## What the task asks:
For every line that contains the string "Tropfen", pull that line out of the material below.

## Entries supplied:
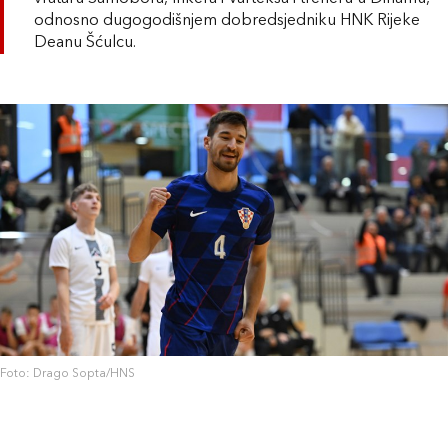
odnosno dugogodišnjem dobredsjedniku HNK Rijeke
Deanu Šćulcu.
Foto: Drago Sopta/HNS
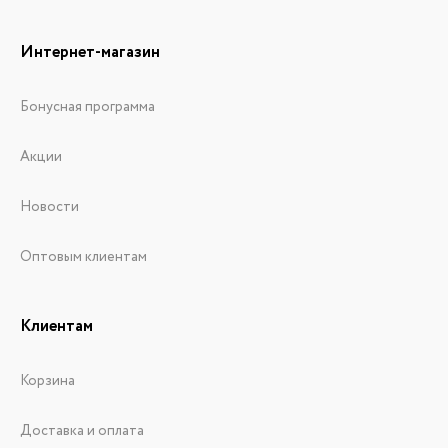
Интернет-магазин
Бонусная программа
Акции
Новости
Оптовым клиентам
Клиентам
Корзина
Доставка и оплата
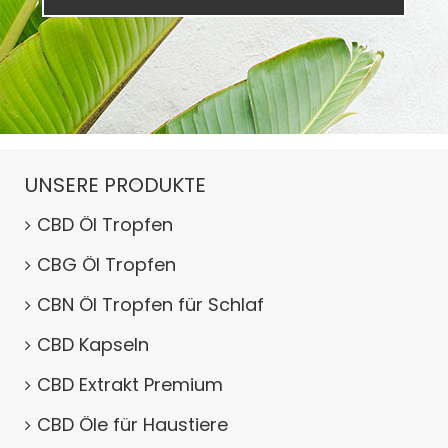
UNSERE PRODUKTE
CBD Öl Tropfen
CBG Öl Tropfen
CBN Öl Tropfen für Schlaf
CBD Kapseln
CBD Extrakt Premium
CBD Öle für Haustiere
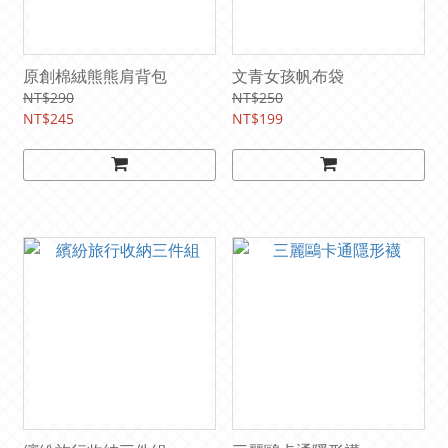
原創棉絨熊熊肩背包
文青女孩帆布袋
NT$290
NT$250
NT$245
NT$199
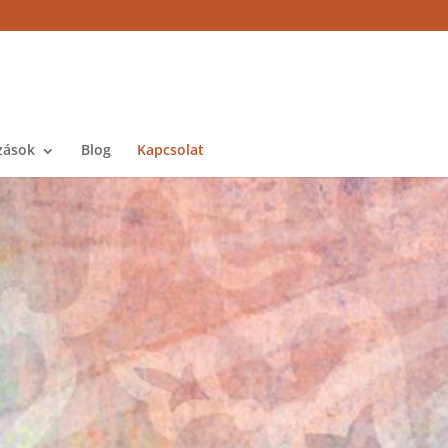
zások
Blog
Kapcsolat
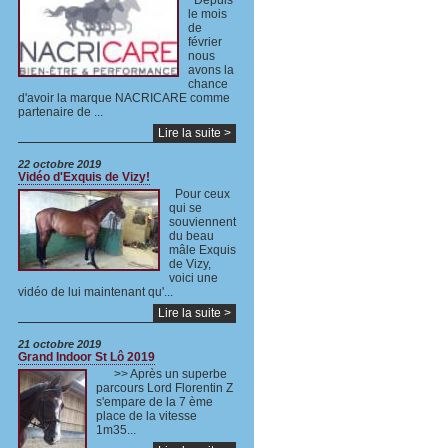
Depuis
le mois
de
février
nous
avons la
chance
d'avoir la marque NACRICARE comme
partenaire de ...
Lire la suite >
22 octobre 2019
Vidéo d'Exquis de Vizy!
Pour ceux
qui se
souviennent
du beau
mâle Exquis
de Vizy,
voici une
vidéo de lui maintenant qu'...
Lire la suite >
21 octobre 2019
Grand Indoor St Lô 2019
>> Après un superbe
parcours Lord Florentin Z
s'empare de la 7 ème
place de la vitesse
1m35...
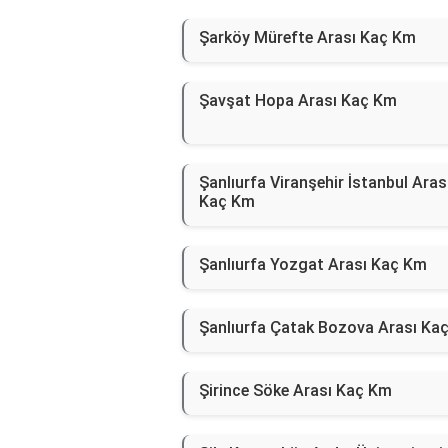
Şarköy Mürefte Arası Kaç Km
Şavşat Hopa Arası Kaç Km
Şanlıurfa Viranşehir İstanbul Aras
Kaç Km
Şanlıurfa Yozgat Arası Kaç Km
Şanlıurfa Çatak Bozova Arası Ka
Şirince Söke Arası Kaç Km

## Exercise solution:
CBD Öl Tropfen
CBG Öl Tropfen
CBN Öl Tropfen für Schlaf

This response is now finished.